The City of Johannesburg's property and identity databases contain tens of thousands of duplicate image files — scanned documents, ID photographs, and cadastral maps stored more than once, often under different reference numbers — creating a backlog that is frustrating conveyancers in Sandton, delaying housing-grant applications in Soweto, and adding weeks to Metrorail reform paperwork. The problem has no single dramatic cause. It is the accumulated consequence of three decades of piecemeal digitisation, departmental mergers, and incompatible legacy systems stitched together after the post-apartheid municipal restructuring of the early 2000s.
The timing matters because the ANC-DA coalition government in Gauteng has staked a portion of its credibility on service-delivery reform. Duplicate records are not a minor clerical nuisance. In a city where property ownership underpins access to rates rebates, water connections, and business licences, a duplicated title-deed scan can stall a transaction for months. The Deeds Registry office in Braamfontein — which processes transfers for much of Gauteng — has seen conveyancers complain that digital submissions are bounced back when automated deduplication software flags a document as already existing under a conflicting reference code.
What Joburg Is Actually Doing About It
The City of Johannesburg's Smart City Office, based at the Metropolitan Centre on Loveday Street, has been running a phased data-cleansing programme since the second quarter of 2025. The programme uses perceptual hashing — a technique that compares the visual fingerprint of images rather than their file names — to identify duplicates across the city's document management systems. According to the programme's publicly available scope-of-work tender documents, the initial phase targeted approximately 2.3 million scanned images held across the City's SAP-based enterprise resource planning system and a separate legacy platform inherited from the Greater Johannesburg Metropolitan Council.
A second key player is the Gauteng Department of e-Government, which oversees data standards across provincial departments. Its Integrated Data Management Framework, gazetted in March 2025, sets mandatory deduplication standards for all departments submitting records to the provincial data lake — a shared repository that feeds into everything from indigent-grant processing to JMPD licensing. The framework gives departments until December 2026 to comply, which means the bulk of the hard work is still ahead.

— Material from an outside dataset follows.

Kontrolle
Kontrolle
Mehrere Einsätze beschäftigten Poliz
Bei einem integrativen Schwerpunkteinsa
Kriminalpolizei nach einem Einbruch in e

In Soweto, the practical stakes are visible at the Jabulani Administrative Centre on Khumalo Street, where residents applying for housing subsidies or the Social Relief of Distress grant still sometimes encounter delays traceable to mismatched ID photographs stored in multiple provincial systems. Community organisations in the area have documented waiting periods of up to 11 weeks in cases where a duplicate image triggers a manual review flag — compared with a standard processing time that the Department of Social Development has publicly advertised as five to seven working days.
How Joburg Compares With Lagos and Nairobi
Other major African cities with comparable digitisation histories offer a mixed picture. Lagos State in Nigeria launched its digital land registry deduplication project — the e-LRS Cleanup Initiative — in January 2024, targeting the Lagos State Land Registry's backlog of more than four million scanned title documents. Nairobi County began a similar exercise under its Urban Renewal Office in mid-2023, using open-source deduplication tools and reporting a reduction in duplicate cadastral images of roughly 34 percent within 18 months, according to the county's published 2024-2025 annual performance report.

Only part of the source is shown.